Thursday, March 20, 2008

A Maundy set of Ramblings

Econs Test was a breeze, to my surprise, I was expecting in all honesty something a lot tougher given the amount of input the prof puts into his lectures. I guess the all nighter I pulled through was well worth it. Just a little aside, as I was handing up my paper, the prof walked past me and gave me a soft nudge with a cheeky little wink. Did not quite get the hint initially, but man, as I was packing up only did I realize that I was sitting next to a real hottie. I guess even she caught the Profs’ attention and is the just added motivation I needed to attend my 4pm econ lectures more regularly instead of attending the earlier one.

Anyway, with the long Easter break coming, it seems like everyone has a plan or another to get some well deserved fun out of the few days of rests before the finals. For myself, I didn’t have any plans and I only realized it fully when a friend of mine asked me on a trip to Seattle, something which I really wanted to do, especially given the company. However, its just the way things are, there’s got to be keeners like me in this world to make it go around, otherwise how would all the fun loving people get their fun in the first place.

Talking about keeners and slackers and what not, I remembered a point in time where we used to establish individuals to be such and such a person because he or she is just a loser, period. We do not even give much thought as to why the individual presents him or herself as such. Instead, labeling one does give the individual who coins the label a certain sense of superiority over the other – a top down comparison. So as it is easier not to think, and it makes one feel good about oneself when one resorts to labeling and stereotypes, people just go ahead about it without much thought and without realizing the farcicality and hubris involved in such actions.

If we think about it real hard. It’s just not keeners and losers we’re talking about. It is terms like terrorist, defeatist, patriots, democrats, republican, liberal, conservative. We have become enslaved to the dictatorship of terms and stereotypes, usually those tag lines are not even our own to begin with, but scraps we picked up from popular culture.

A close friend of mine once quoted Shakespeare in his famous soliloquy, “The world is a stage, we are all actors.” I nodded in agreement, for I know by my life, I’ve been living by a plot, a plot that from which we enact from every single day of our lives, a plot that has long been written. It is written in our genes, it affixes our temperaments, it translates into our idiosyncrasies, and most of all it crafts the environment in which we live, which partially constructs the individuals we are. As such, aren’t we products of these interweaving plots? Stage Actors, who in a final brush with deception, are lead to belief that we are free to exercise our autonomy over ourselves and even others. So then who are we? When we are to commit an action, no doubt it is of our doing. But it’s motives, it’s dimensions, it’s every livid detail was and is made up of elements and intermediaries beyond our human determination, rather engineered by complex neural and cognitive networks imbued in us beyond the scope of our autonomy?

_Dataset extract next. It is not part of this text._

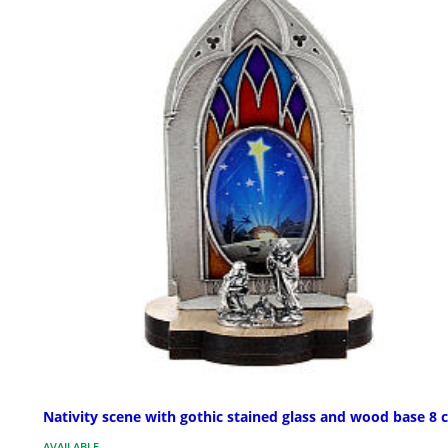
Nativity scene with gothic stained glass and wood base 8 
AVAILABLE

Upon this realization, we do we do with ourselves? Wouldn’t it be contrary to say people can change, because people are such and would not and are not capable of altering themselves. No, people can alter their belief systems, but they do so only because they possess the characteristics which enable them to do so. These characters they possess outside of their decision pattern, but it is something in them which enables them to do so. Similarly, when an individual curses and scorns at another for a transgression, another individual on the other hand reacts in nonchalance. We will then say that the latter possesses a good temperament, whereas the former well, it has to learn to be more understanding and tolerant. We tacitly recognize both possess differences in nature, but we pause from going any further, as that will compel us to recognize the failure of our control of our own self-determination. However, if we do venture and take that step into the unknown, we cease to talk of our natures as free, but natures which are determined.